To solve this problem, we'll simplify the expression step-by-step, using algebraic rules for logarithms:

• Step 1: Simplify the numerator $\frac{\log_7 6 - \log_7 1.5}{3 \log_7 2}$

First, apply the logarithm quotient rule to the numerator:
$\log_7 6 - \log_7 1.5 = \log_7 \left(\frac{6}{1.5}\right) = \log_7 4$

• Step 2: Simplify $3 \log_7 2$ in the denominator.

The denominator is $3 \times \log_7 2$.

• Step 3: Address the next part of the expression: $\frac{1}{\log_{\sqrt{8}} 2}$.

By changing the base, use $\log_{\sqrt{8}} 2 = \frac{\log_{8} 2}{\frac{1}{2}}$ because $\sqrt{8} = 8^{1/2}$. Now, $\log_8 2 = \frac{1}{3}$ as $8^{1/3} = 2$. So, $\log_{\sqrt{8}} 2 = \frac{\log_2 8}{1/2} = \frac{1/3}{1/2} = \frac{2}{3}$.

Therefore, the reciprocal is $\frac{1}{\log_{\sqrt{8}} 2} = \frac{3}{2}$.

• Step 4: Combine and simplify the expression.

The complete logarithmic expression simplifies as follows:
$\frac{\log_7 4}{3 \log_7 2} \cdot \frac{3}{2} = \frac{\log_7 (2^2)}{3 \log_7 2} \cdot \frac{3}{2}$

Using the power rule, $\log_7 4 = 2 \log_7 2$. Plug this back into the expression:
$\frac{2 \log_7 2}{3 \log_7 2} \cdot \frac{3}{2}$
The $\log_7 2$ cancels within the fraction, and we are left with $\frac{2}{3} \times \frac{3}{2} = 1$.

Therefore, the solution to the problem is $1$.

To solve this problem, we'll follow these steps:

• Step 1: Apply the change-of-base formula to $\frac{\ln 4}{\ln 5}$.

• Step 2: Apply the reciprocal property to $\frac{1}{\log_6 5}$.

• Step 3: Use the subtraction property of logs to simplify the expression.

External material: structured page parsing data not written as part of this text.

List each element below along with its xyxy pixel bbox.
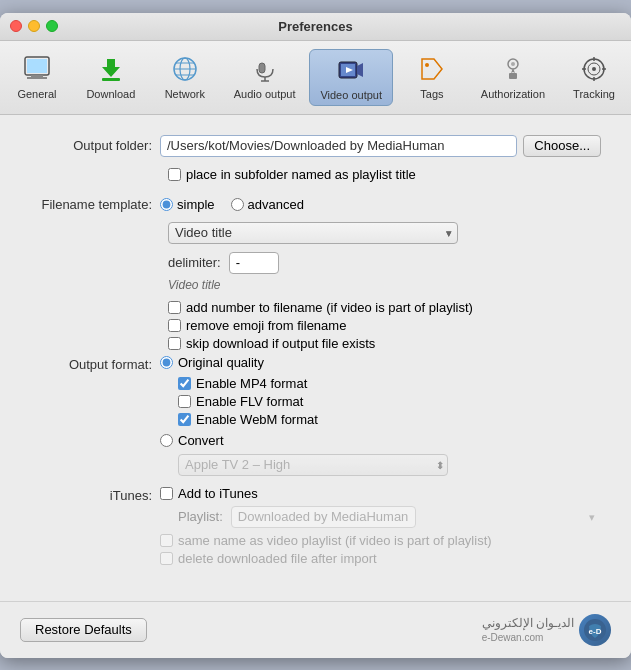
flv-label: Enable FLV format (196, 394, 303, 409)
skip-download-checkbox[interactable] (168, 337, 181, 350)
svg-rect-2 (27, 77, 47, 79)
video-icon (335, 54, 367, 86)
minimize-button[interactable] (28, 20, 40, 32)
svg-rect-3 (27, 59, 47, 73)
itunes-row: iTunes: Add to iTunes Playlist: Download… (30, 486, 601, 571)
toolbar-item-authorization[interactable]: Authorization (471, 49, 555, 106)
toolbar-item-general[interactable]: General (2, 49, 72, 106)
convert-select-row: Apple TV 2 – High ⬍ (178, 454, 601, 476)
simple-radio[interactable] (160, 198, 173, 211)
svg-marker-15 (357, 63, 363, 77)
flv-row[interactable]: Enable FLV format (178, 394, 601, 409)
add-itunes-row[interactable]: Add to iTunes (160, 486, 601, 501)
filename-template-row: Filename template: simple advanced (30, 197, 601, 212)
add-itunes-label: Add to iTunes (178, 486, 258, 501)
close-button[interactable] (10, 20, 22, 32)
original-quality-option: Original quality (160, 355, 601, 370)
apple-tv-select[interactable]: Apple TV 2 – High (178, 454, 448, 476)
audio-icon (249, 53, 281, 85)
output-folder-label: Output folder: (30, 138, 160, 153)
svg-point-21 (511, 62, 515, 66)
svg-text:e-D: e-D (589, 627, 602, 636)
playlist-row: Playlist: Downloaded by MediaHuman ▾ (178, 506, 601, 528)
advanced-radio[interactable] (231, 198, 244, 211)
delete-downloaded-label: delete downloaded file after import (178, 551, 377, 566)
same-name-checkbox[interactable] (160, 534, 173, 547)
playlist-select[interactable]: Downloaded by MediaHuman (231, 506, 416, 528)
delete-downloaded-checkbox[interactable] (160, 552, 173, 565)
skip-download-row[interactable]: skip download if output file exists (168, 336, 601, 351)
watermark-logo: e-D (579, 614, 611, 646)
template-select-row: Video title ▾ (168, 222, 601, 244)
webm-row[interactable]: Enable WebM format (178, 412, 601, 427)
original-quality-radio[interactable] (160, 356, 173, 369)
toolbar-label-network: Network (165, 88, 205, 100)
titlebar: Preferences (0, 13, 631, 41)
delimiter-row: delimiter: (168, 252, 601, 274)
output-format-label: Output format: (30, 355, 160, 372)
skip-download-label: skip download if output file exists (186, 336, 375, 351)
svg-point-18 (425, 63, 429, 67)
folder-path-input[interactable] (160, 135, 517, 157)
output-folder-row: Output folder: Choose... (30, 135, 601, 157)
convert-radio[interactable] (160, 434, 173, 447)
add-number-label: add number to filename (if video is part… (186, 300, 473, 315)
toolbar: General Download Network (0, 41, 631, 115)
same-name-row[interactable]: same name as video playlist (if video is… (160, 533, 601, 548)
template-select[interactable]: Video title (168, 222, 458, 244)
apple-tv-select-wrapper: Apple TV 2 – High ⬍ (178, 454, 448, 476)
general-icon (21, 53, 53, 85)
toolbar-item-network[interactable]: Network (150, 49, 220, 106)
tracking-icon (578, 53, 610, 85)
itunes-content: Add to iTunes Playlist: Downloaded by Me… (160, 486, 601, 571)
toolbar-item-download[interactable]: Download (76, 49, 146, 106)
advanced-option[interactable]: advanced (231, 197, 304, 212)
playlist-label: Playlist: (178, 509, 223, 524)
restore-defaults-button[interactable]: Restore Defaults (20, 618, 147, 642)
tags-icon (416, 53, 448, 85)
add-itunes-checkbox[interactable] (160, 487, 173, 500)
toolbar-label-tracking: Tracking (573, 88, 615, 100)
preferences-window: Preferences General Download (0, 13, 631, 658)
authorization-icon (497, 53, 529, 85)
remove-emoji-row[interactable]: remove emoji from filename (168, 318, 601, 333)
choose-button[interactable]: Choose... (523, 135, 601, 157)
svg-point-28 (592, 67, 596, 71)
simple-option[interactable]: simple (160, 197, 215, 212)
webm-checkbox[interactable] (178, 413, 191, 426)
toolbar-item-audio[interactable]: Audio output (224, 49, 306, 106)
output-format-row: Output format: Original quality Enable M… (30, 355, 601, 476)
convert-label: Convert (178, 433, 224, 448)
add-number-row[interactable]: add number to filename (if video is part… (168, 300, 601, 315)
toolbar-label-tags: Tags (420, 88, 443, 100)
delimiter-input[interactable] (229, 252, 279, 274)
watermark-text: الديـوان الإلكتروني e-Dewan.com (482, 616, 574, 644)
mp4-row[interactable]: Enable MP4 format (178, 376, 601, 391)
output-folder-controls: Choose... (160, 135, 601, 157)
template-select-wrapper: Video title ▾ (168, 222, 458, 244)
toolbar-item-video[interactable]: Video output (309, 49, 393, 106)
mp4-checkbox[interactable] (178, 377, 191, 390)
delimiter-label: delimiter: (168, 255, 221, 270)
template-radio-group: simple advanced (160, 197, 304, 212)
flv-checkbox[interactable] (178, 395, 191, 408)
toolbar-item-tags[interactable]: Tags (397, 49, 467, 106)
subfolder-checkbox[interactable] (168, 168, 181, 181)
remove-emoji-label: remove emoji from filename (186, 318, 346, 333)
svg-rect-20 (509, 73, 517, 79)
remove-emoji-checkbox[interactable] (168, 319, 181, 332)
delete-downloaded-row[interactable]: delete downloaded file after import (160, 551, 601, 566)
maximize-button[interactable] (46, 20, 58, 32)
itunes-label: iTunes: (30, 486, 160, 503)
filename-template-label: Filename template: (30, 197, 160, 212)
toolbar-label-general: General (17, 88, 56, 100)
hint-text: Video title (168, 278, 601, 292)
network-icon (169, 53, 201, 85)
content-area: Output folder: Choose... place in subfol… (0, 115, 631, 601)
output-format-content: Original quality Enable MP4 format Enabl… (160, 355, 601, 476)
add-number-checkbox[interactable] (168, 301, 181, 314)
toolbar-label-download: Download (86, 88, 135, 100)
subfolder-label[interactable]: place in subfolder named as playlist tit… (168, 167, 416, 182)
toolbar-item-tracking[interactable]: Tracking (559, 49, 629, 106)
webm-label: Enable WebM format (196, 412, 318, 427)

• Step 4: Combine the simplified logarithms and multiply by -3.

Now, let's work through each step:

Step 1: Using the change-of-base formula, we have $\frac{\ln 4}{\ln 5} = \log_5 4$.

Step 2: Apply the reciprocal property to the third term: $\frac{1}{\log_6 5} = \log_5 6$.

Step 3: Substitute into the expression: $-3(\log_5 4 - \log_5 7 + \log_5 6)$.

Step 4: Combine terms using the properties of logs: $\log_5 4 - \log_5 7 + \log_5 6 = \log_5 \left(\frac{4 \times 6}{7}\right)$.

Step 5: Simplify to get: $\log_5 \left(\frac{24}{7}\right)$.

Multiply by -3: $-3(\log_5 (\frac{24}{7})) = 3\log_5 \left(\frac{7}{24}\right)$.

Therefore, the solution to the problem is $3\log_5 \frac{7}{24}$.